Gli allievi andranno sollecitati a esplorare le varie fasi di creazione di un’attività autonoma, a partire dalle loro abilità di base e dalle loro attitudini.
Sarà opportuno fornire inoltre conoscenze sull’impresa e sul mercato del lavoro, metodologie e strumenti di pianificazione delle risorse finanziarie anche al fine di consentire una valutazione razionale dei punti di forza e di debolezza dell’idea imprenditoriale. Si dovrà quindi riuscire a redigere di un progetto di impresa in cui si dovranno valutare la congruità e la coerenza tra gli elementi fondamentali della stessa, alternando momenti teorici e di simulazione e momenti applicativi, di lavoro individuale e di ricerca di dati o informazioni, necessarie per la stesura del progetto stesso.

È interessante notare come tra coloro che ce l’hanno fatta si faccia strada quasi naturalmente una mentalità più attenta alle politiche di genere e con modalità più rispettose della conciliazione dei tempi di lavoro con quelli dell’organizzazione familiare e delle esigenze dei figli.

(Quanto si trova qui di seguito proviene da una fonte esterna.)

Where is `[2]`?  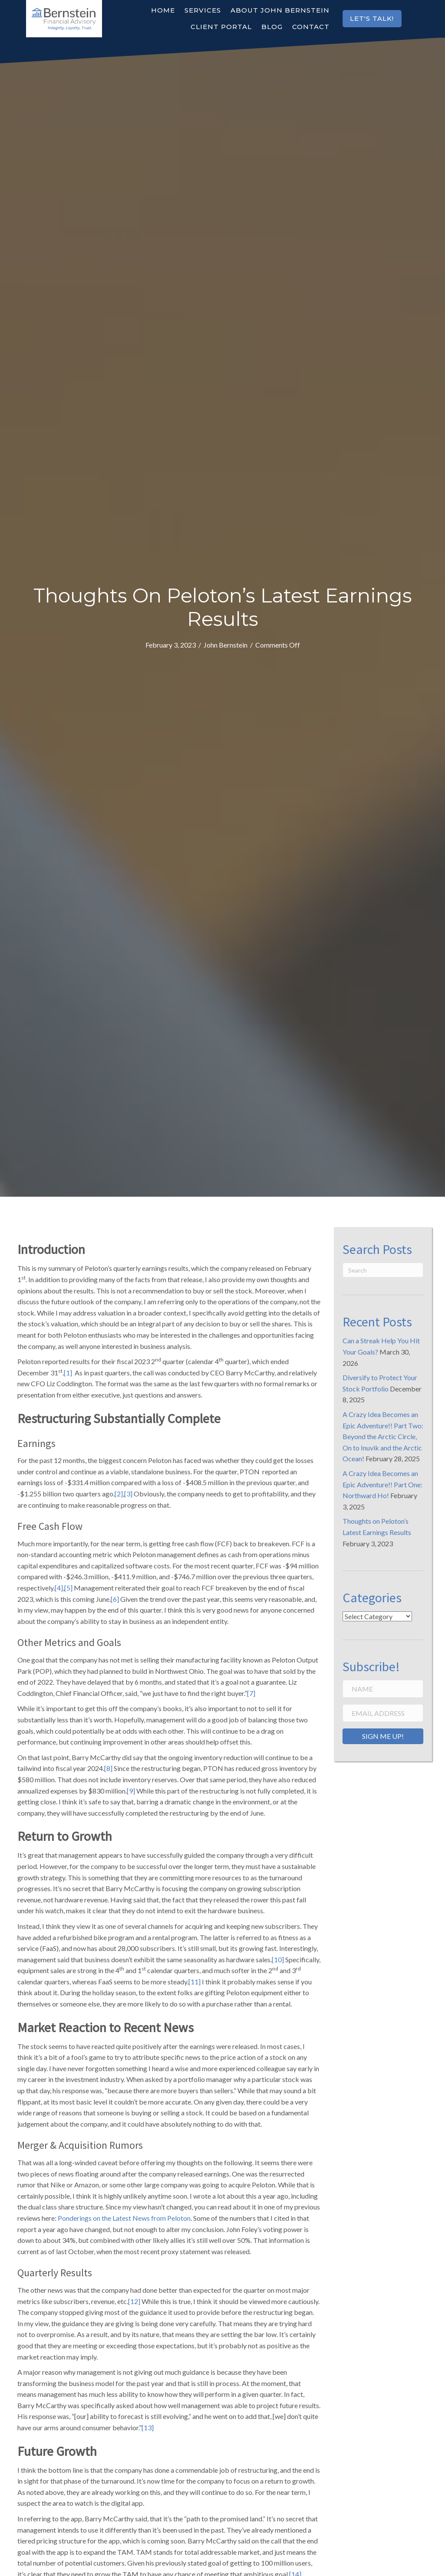 [2] is located at coordinates (119, 1493). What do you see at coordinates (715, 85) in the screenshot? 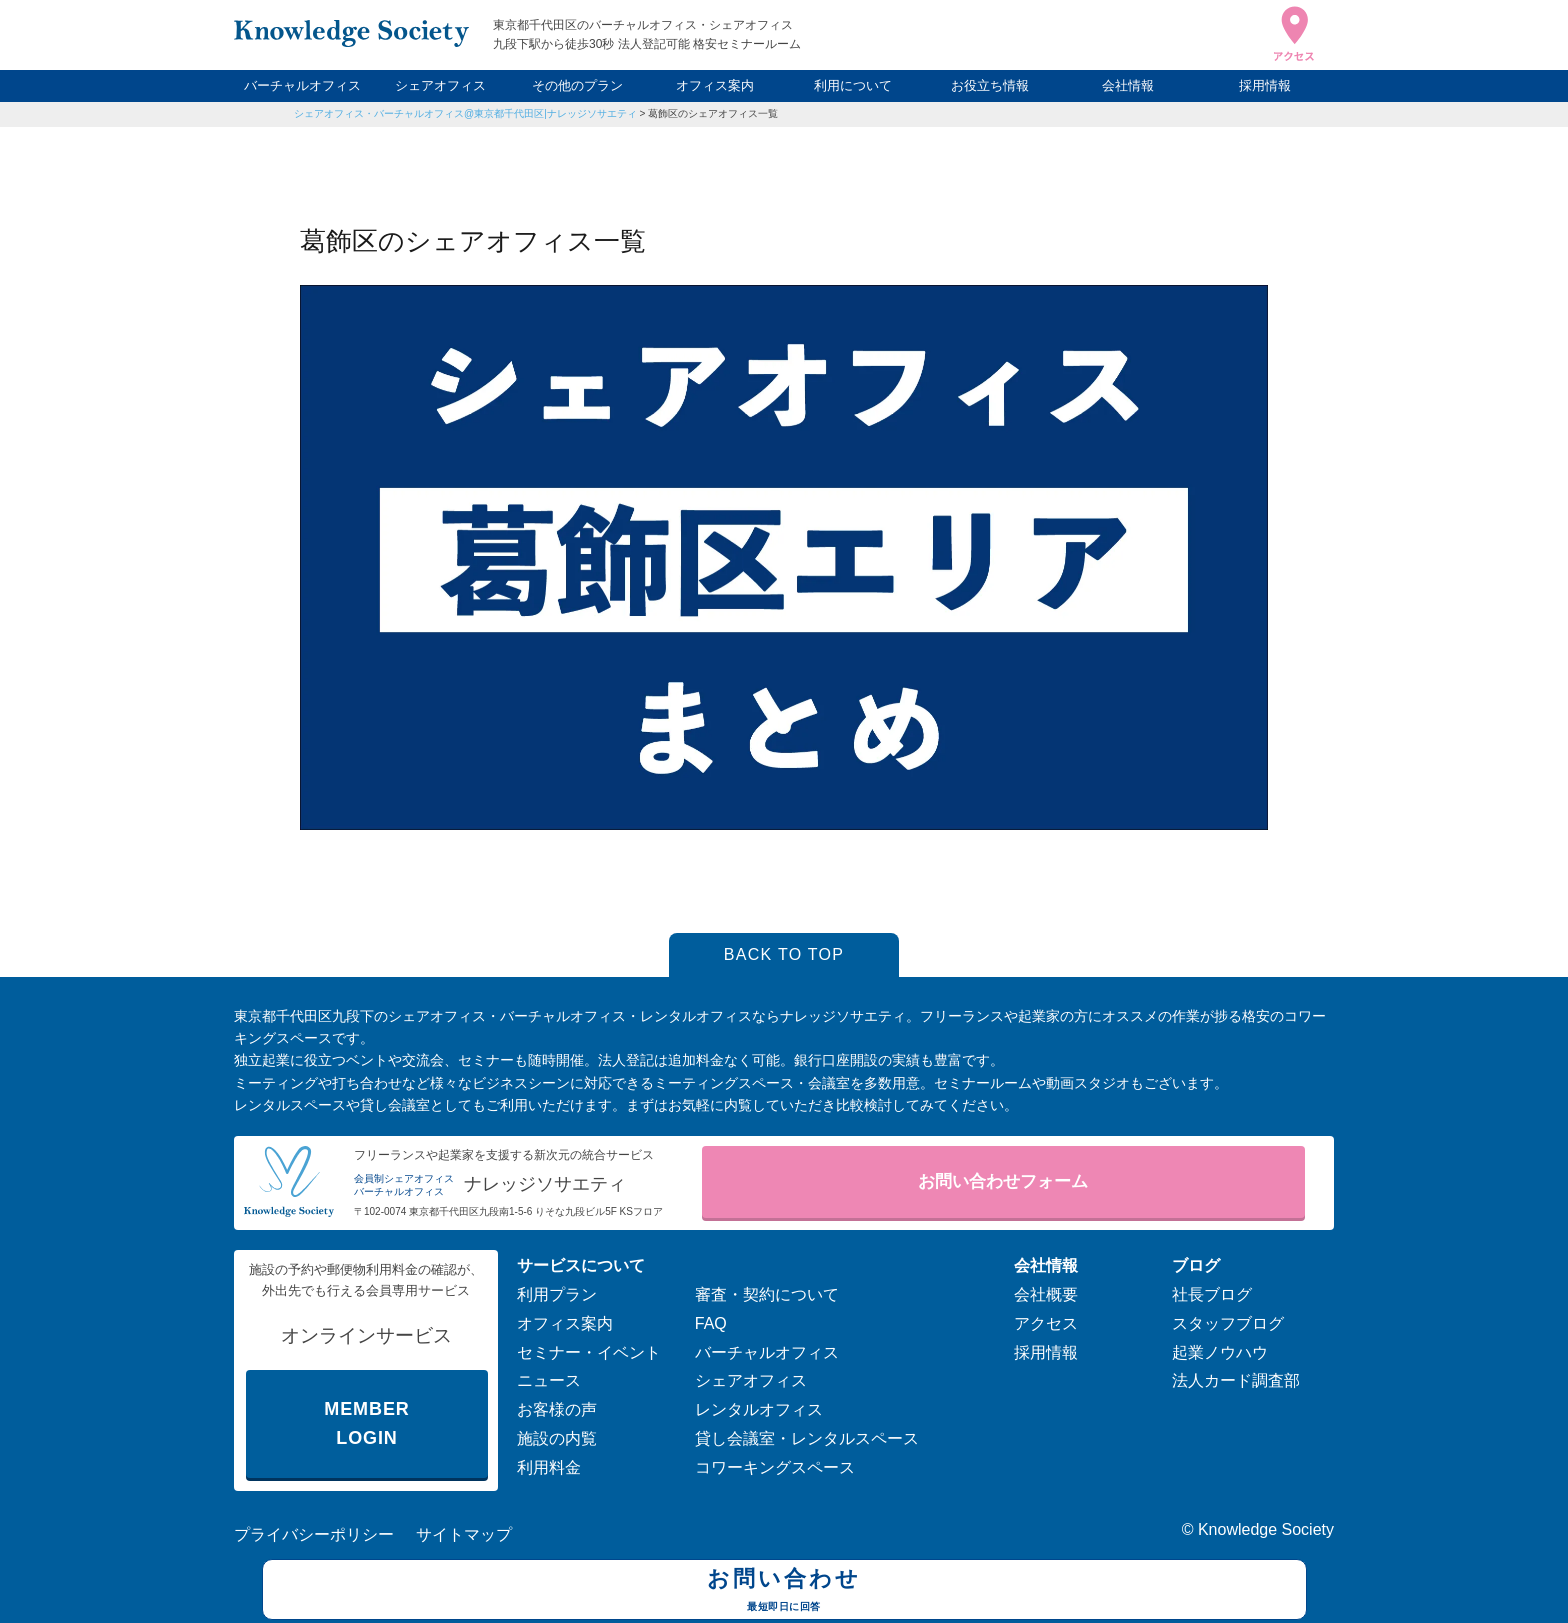
I see `オフィス案内` at bounding box center [715, 85].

La crisi ha in un certo qual modo scombussolato uno schema presente sia nei genitori sia nella scuola finalizzato al lavoro dipendente, che non stimola i giovani, come si è detto, all’intraprendenza; educare all’imprenditorialità significa formare a un’autonomia capace di agire sul piano professionale in condizioni di difficoltà, sia per quanto riguarda l’ingresso nel mondo del lavoro, sia anche sul piano personale nei confronti di una socializzazione propositiva che vada oltre il binomio produttore-consumatore.

Occorre dunque costruire una proposta formativa da un altro punto di vista, quello appunto dell’autoimprenditorialità, per quanto riguarda la maturazione delle scelte e l’acquisizione delle competenze, mediante un percorso che per tempi di maturazione ed efficacia delle prestazioni possa coinvolgere anche gli adulti-genitori, essendo accertata l’influenza di questi ultimi sull’orientamento dei figli.

Altre notizie allarmanti vengono dalle associazioni di categoria delle piccole e medie imprese, secondo le quali all’uscita dalla crisi ci si troverà di fronte alla mancanza di ricambio negli imprenditori, il che significa, come si è visto, incidere negativamente sull’innovazione e la competitività. La scuola, mentre cerca di interpretare i valori proposti dall’esperienza produttiva, può contribuire essa stessa a mutare il costume sociale.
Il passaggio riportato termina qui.